Materials provided:
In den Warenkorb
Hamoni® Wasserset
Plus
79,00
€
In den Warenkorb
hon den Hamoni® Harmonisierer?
---
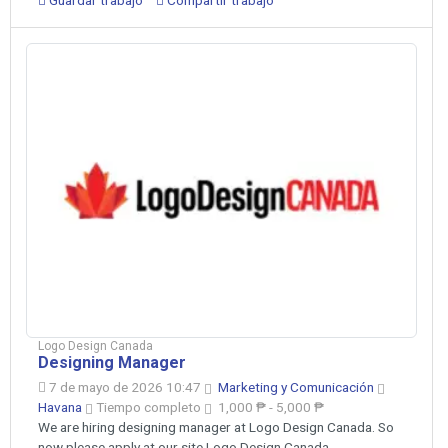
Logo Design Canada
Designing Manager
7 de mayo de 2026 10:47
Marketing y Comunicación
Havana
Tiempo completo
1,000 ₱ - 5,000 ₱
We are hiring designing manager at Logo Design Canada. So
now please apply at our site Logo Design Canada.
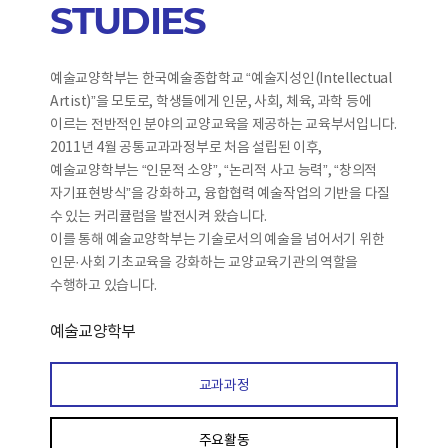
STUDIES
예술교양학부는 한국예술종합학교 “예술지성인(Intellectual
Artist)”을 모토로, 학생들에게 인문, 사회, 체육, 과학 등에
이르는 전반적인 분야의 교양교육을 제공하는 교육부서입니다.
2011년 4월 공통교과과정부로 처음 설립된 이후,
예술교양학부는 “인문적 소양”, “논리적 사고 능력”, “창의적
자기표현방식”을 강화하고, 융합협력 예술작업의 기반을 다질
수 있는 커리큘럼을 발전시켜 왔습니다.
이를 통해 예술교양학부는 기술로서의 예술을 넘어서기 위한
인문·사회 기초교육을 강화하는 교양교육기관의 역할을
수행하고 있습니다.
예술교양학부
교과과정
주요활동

Directions:
Extract, from the listing above, every line where the string "Hamoni" occurs.

Answer to the problem:
Hamoni® Wasserset
hon den Hamoni® Harmonisierer?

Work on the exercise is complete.